● Work order
Could the data below be printed out exactly, with the pictures left out?
***** Data extract
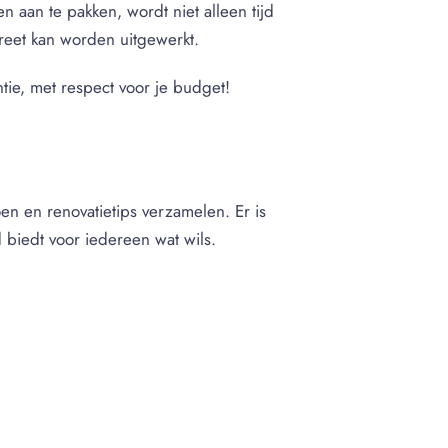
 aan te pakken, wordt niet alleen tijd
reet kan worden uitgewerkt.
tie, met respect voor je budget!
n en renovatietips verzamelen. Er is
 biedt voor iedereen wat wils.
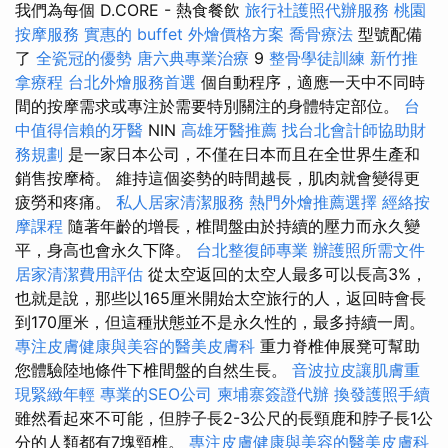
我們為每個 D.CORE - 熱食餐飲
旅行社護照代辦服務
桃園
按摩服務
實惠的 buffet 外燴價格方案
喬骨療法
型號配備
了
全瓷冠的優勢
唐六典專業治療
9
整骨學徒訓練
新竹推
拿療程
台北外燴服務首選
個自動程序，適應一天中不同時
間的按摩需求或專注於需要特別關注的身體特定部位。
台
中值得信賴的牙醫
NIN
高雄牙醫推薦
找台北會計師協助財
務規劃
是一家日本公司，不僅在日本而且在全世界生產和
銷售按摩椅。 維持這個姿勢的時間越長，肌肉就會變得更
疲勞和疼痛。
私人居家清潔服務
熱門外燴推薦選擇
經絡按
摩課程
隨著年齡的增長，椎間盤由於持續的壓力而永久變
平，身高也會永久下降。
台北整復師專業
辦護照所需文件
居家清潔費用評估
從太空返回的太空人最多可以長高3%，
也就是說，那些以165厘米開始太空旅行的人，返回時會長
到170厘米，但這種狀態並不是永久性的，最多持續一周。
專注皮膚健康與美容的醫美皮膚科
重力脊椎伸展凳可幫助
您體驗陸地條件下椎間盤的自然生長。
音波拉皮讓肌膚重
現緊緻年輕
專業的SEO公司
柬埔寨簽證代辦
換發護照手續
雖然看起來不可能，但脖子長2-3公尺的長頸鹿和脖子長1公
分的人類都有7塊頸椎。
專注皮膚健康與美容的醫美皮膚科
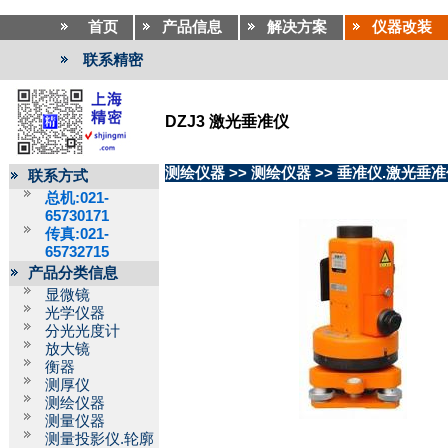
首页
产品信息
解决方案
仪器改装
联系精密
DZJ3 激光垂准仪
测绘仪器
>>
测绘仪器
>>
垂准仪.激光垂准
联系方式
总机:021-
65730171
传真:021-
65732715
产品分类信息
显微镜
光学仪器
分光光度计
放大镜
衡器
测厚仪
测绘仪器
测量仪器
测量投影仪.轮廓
**********
● Answer to this problem
 aan te pakken, wordt niet alleen tijd
reet kan worden uitgewerkt.
tie, met respect voor je budget!
n en renovatietips verzamelen. Er is
 biedt voor iedereen wat wils.
我們為每個 D.CORE - 熱食餐飲
旅行社護照代辦服務
桃園
按摩服務
實惠的 buffet 外燴價格方案
喬骨療法
型號配備
了
全瓷冠的優勢
唐六典專業治療
9
整骨學徒訓練
新竹推
拿療程
台北外燴服務首選
個自動程序，適應一天中不同時
間的按摩需求或專注於需要特別關注的身體特定部位。
台
中值得信賴的牙醫
NIN
高雄牙醫推薦
找台北會計師協助財
務規劃
是一家日本公司，不僅在日本而且在全世界生產和
銷售按摩椅。 維持這個姿勢的時間越長，肌肉就會變得更
疲勞和疼痛。
私人居家清潔服務
熱門外燴推薦選擇
經絡按
摩課程
隨著年齡的增長，椎間盤由於持續的壓力而永久變
平，身高也會永久下降。
台北整復師專業
辦護照所需文件
居家清潔費用評估
從太空返回的太空人最多可以長高3%，
也就是說，那些以165厘米開始太空旅行的人，返回時會長
到170厘米，但這種狀態並不是永久性的，最多持續一周。
專注皮膚健康與美容的醫美皮膚科
重力脊椎伸展凳可幫助
您體驗陸地條件下椎間盤的自然生長。
音波拉皮讓肌膚重
現緊緻年輕
專業的SEO公司
柬埔寨簽證代辦
換發護照手續
雖然看起來不可能，但脖子長2-3公尺的長頸鹿和脖子長1公
分的人類都有7塊頸椎。
專注皮膚健康與美容的醫美皮膚科
首页
产品信息
解决方案
仪器改装
联系精密
DZJ3 激光垂准仪
测绘仪器
>>
测绘仪器
>>
垂准仪.激光垂准
联系方式
总机:021-
65730171
传真:021-
65732715
产品分类信息
显微镜
光学仪器
分光光度计
放大镜
衡器
测厚仪
测绘仪器
测量仪器
测量投影仪.轮廓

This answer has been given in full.